The Arkansas Arts Center is, for now, saying goodbye to its MacArthur Park location. The Little Rock institution is hosting a farewell party at, and for, its longtime home on Saturday. It was founded as a museum of fine art in 1937 and is temporarily relocating to a former Wal-Mart building in the Riverdale Shopping Center while renovations happen over the next two-and-a-half years.
In 2016, voters approved a 2% lodging tax increase to fund the $70 million renovation project. Manager of Member Experience Spencer Jansen says Saturday’s celebration will include karaoke, bouncy castles, and a room full of sand.
"We wanted to try and highlight things that you always wanted to do, but were always told no because there's priceless artwork around the building," Jansen said.
The farewell festivities will be family-friendly from 2- 5 p.m. After 5 p.m. participants must be 21 or older. The event is for Arts Center members only, but memberships can be purchased on-site.
A little over a week after the farewell celebration, doors will open at the Arts Center's new home in the Riverdale area.
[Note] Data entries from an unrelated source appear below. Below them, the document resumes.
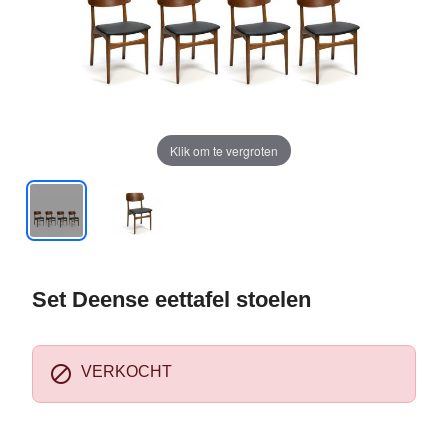
Klik om te vergroten
Set Deense eettafel stoelen

VERKOCHT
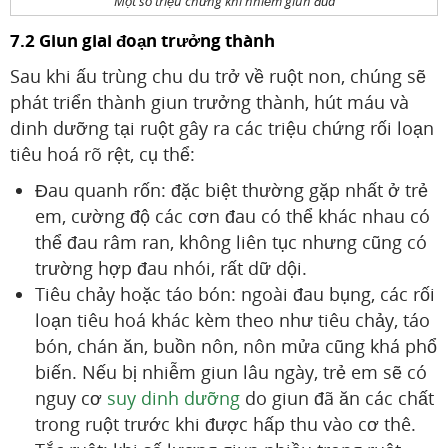
Một số triệu chứng khi nhiễm giun đũa
7.2 Giun giai đoạn trưởng thành
Sau khi ấu trùng chu du trở về ruột non, chúng sẽ
phát triển thành giun trưởng thành, hút máu và
dinh dưỡng tại ruột gây ra các triệu chứng rối loạn
tiêu hoá rõ rệt, cụ thể:
Đau quanh rốn: đặc biệt thường gặp nhất ở trẻ
em, cường độ các cơn đau có thể khác nhau có
thể đau râm ran, không liên tục nhưng cũng có
trường hợp đau nhói, rất dữ dội.
Tiêu chảy hoặc táo bón: ngoài đau bụng, các rối
loạn tiêu hoá khác kèm theo như tiêu chảy, táo
bón, chán ăn, buồn nôn, nôn mửa cũng khá phổ
biến. Nếu bị nhiễm giun lâu ngày, trẻ em sẽ có
nguy cơ
suy dinh dưỡng
do giun đã ăn các chất
trong ruột trước khi được hấp thu vào cơ thê.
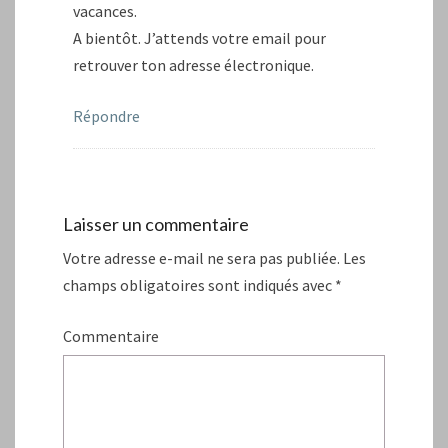
vacances.
A bientôt. J’attends votre email pour
retrouver ton adresse électronique.
Répondre
Laisser un commentaire
Votre adresse e-mail ne sera pas publiée.
Les
champs obligatoires sont indiqués avec
*
Commentaire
Miranda Young, associate director of the museum school, says some of the art classes will be moved to partner locations, but most will be held at the new site.
"Its been interesting how easy it is to turn a freezer into a kiln room for our ceramics studio and how perfectly set up these kind of spaces behind the scenes at a grocery store are for an arts school," Young said. "It’s just nice, clean, big spaces that we can really turn into whatever we want them to be."
Partial walls divide up the former grocery store, which is mostly dedicated to continuing the painting, ceramics, woodworking and other classes the center has become known for. Classes are scheduled to begin early in September.
Angel Galloway, the Arts Center's director of communications, says the move has prompted collaborations with other area institutions because the Riverdale site has less space available for art exhibitions.
"We’re really excited about our partnership with CALS [Central Arkansas Library System]. Our collection works are going to be hosted in a variety of CALS locations across central Arkansas, so people can still see our craft collection works out in the community. And we hope to have those installations completed mid-2020," Galloway said. She said the organization is finding ways of maintaining some of the well-known annual exhibitions.
"We have two really popular exhibitions: the young Arkansas artists' exhibition, and then the annual Delta exhibition. And those two exhibitions will continue at other off-site locations at dates to be announced. We know they're really popular with the community."
The children's theater program will have a space in the temporary facility, but Galloway says more of its shows will be on the road during the transition.
"We’re not going to be having the six-show season that normally took place in the other theater, but they are planning, and very much want to have performances [at the Riverdale site]. But in addition to that, the children's theater on tour program is expanding all across the state. They've added more shows to that, and so we'll actually be getting out into more communities than we ever have before," she said.
The Riverdale site, at 2510 Cantrell Rd, will be open to the public on Tuesday, Sept. 3.